[RECORDS SHOWN Boundary: Start]

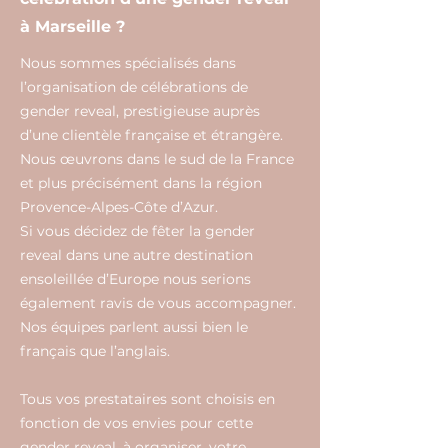
à Marseille ?
Nous sommes spécialisés dans
l’organisation de célébrations de
gender reveal, prestigieuse auprès
d’une clientèle française et étrangère.
Nous œuvrons dans le sud de la France
et plus précisément dans la région
Provence-Alpes-Côte d’Azur.
Si vous décidez de fêter la gender
reveal dans une autre destination
ensoleillée d’Europe nous serions
également ravis de vous accompagner.
Nos équipes parlent aussi bien le
français que l’anglais.
Tous vos prestataires sont choisis en
fonction de vos envies pour cette
gender reveal, à organiser, votre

[RECORDS SHOWN Boundary: End]

**ABOUT THIS TASK**
Look through the data above and report every line in which "gender" appears.

**WRITTEN SOLUTION**
gender reveal, prestigieuse auprès
Si vous décidez de fêter la gender
gender reveal, à organiser, votre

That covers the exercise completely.